Read the Franchise Disclosure Document and Franchise Agreement carefully and understand the risks of early termination, before signing up! That is the lesson to be learned from 2 United Oil, et al. v. BP West Coast Products, LLC, et al.
BP West Coast Products, LLC (“BP”) leased 261 gasoline station sites under a Master Lease with Thrifty Oil Co. (“Thrifty”), and then entered into franchise agreements and subleases with independent gas station operators (the “Franchisees”). BP elected not to renew the Master Lease in 2010, but did not notify the Franchisees for at least a year that it was losing its Master Lease.
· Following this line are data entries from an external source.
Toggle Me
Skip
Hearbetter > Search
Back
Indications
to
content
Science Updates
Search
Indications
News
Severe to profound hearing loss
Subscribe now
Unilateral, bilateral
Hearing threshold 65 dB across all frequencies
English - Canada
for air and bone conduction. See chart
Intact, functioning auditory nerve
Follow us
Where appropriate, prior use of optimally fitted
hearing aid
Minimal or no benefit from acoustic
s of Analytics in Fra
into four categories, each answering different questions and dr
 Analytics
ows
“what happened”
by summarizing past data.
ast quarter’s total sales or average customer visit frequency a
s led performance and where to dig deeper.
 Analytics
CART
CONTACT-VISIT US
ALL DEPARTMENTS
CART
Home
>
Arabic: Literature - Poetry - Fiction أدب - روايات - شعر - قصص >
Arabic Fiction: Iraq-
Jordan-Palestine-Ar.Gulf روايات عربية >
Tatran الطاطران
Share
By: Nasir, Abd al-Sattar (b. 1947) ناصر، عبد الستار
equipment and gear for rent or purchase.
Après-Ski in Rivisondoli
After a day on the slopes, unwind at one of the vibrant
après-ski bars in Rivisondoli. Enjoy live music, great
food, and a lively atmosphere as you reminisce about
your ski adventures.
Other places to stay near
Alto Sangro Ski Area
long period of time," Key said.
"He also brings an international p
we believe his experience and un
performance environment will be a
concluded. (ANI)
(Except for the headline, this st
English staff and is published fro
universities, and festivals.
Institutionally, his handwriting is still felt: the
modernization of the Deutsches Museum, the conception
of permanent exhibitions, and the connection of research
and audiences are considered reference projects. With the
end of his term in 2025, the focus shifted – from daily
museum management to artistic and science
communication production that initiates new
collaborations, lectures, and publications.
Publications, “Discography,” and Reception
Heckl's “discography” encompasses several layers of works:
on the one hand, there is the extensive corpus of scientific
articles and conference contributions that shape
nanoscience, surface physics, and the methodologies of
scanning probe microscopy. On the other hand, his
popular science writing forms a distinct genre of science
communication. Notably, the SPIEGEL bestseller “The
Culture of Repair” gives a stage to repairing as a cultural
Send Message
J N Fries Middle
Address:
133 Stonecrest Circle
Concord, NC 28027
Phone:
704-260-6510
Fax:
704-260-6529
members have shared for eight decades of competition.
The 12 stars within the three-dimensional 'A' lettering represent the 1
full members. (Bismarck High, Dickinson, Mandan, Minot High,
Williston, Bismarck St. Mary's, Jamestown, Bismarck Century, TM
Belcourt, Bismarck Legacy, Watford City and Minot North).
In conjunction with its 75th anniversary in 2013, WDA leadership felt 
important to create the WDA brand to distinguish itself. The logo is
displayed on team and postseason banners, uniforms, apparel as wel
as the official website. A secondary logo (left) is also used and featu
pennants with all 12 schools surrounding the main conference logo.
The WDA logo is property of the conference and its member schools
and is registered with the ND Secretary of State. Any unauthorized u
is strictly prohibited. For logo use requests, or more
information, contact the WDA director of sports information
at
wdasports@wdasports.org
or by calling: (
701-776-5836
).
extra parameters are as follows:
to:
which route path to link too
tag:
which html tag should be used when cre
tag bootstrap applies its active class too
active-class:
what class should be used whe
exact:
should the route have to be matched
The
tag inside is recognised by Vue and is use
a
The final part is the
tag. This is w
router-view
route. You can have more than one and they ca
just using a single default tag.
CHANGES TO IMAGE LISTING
Thrifty entered into a new Master Lease with Tesoro, knowing that Tesoro intended to replace the Franchisees with its own operators in 2012.
When BP finally sent out notices of termination/non-renewal, the Franchisees made a “Hail Mary” attempt to keep their stations by filing suit against BP and Thrifty under the federal Petroleum Marketing Practices Act (the “PMPA”) and asked the Court to “[compel] the continuation of [the] franchise relationship.” The PMPA, however, only applies to oil refiners or motor fuel distributer franchisors and permits franchisors that lose their ground leases to terminate franchise agreements early.
The Court noted that Thrifty was neither a refiner nor a motor fuel distributor franchisor, and held that the Franchisees had no claim under the PMPA against Thrifty, even though many of the stations operated under the “Thrifty” name. In an interesting twist, though, the Court stated that since the PMPA did not apply to Thrifty, the Court was “powerless” to rule against BP to prevent the Franchisees from losing their stations since doing so would improperly interfere with Thrifty’s new contract with Tesoro.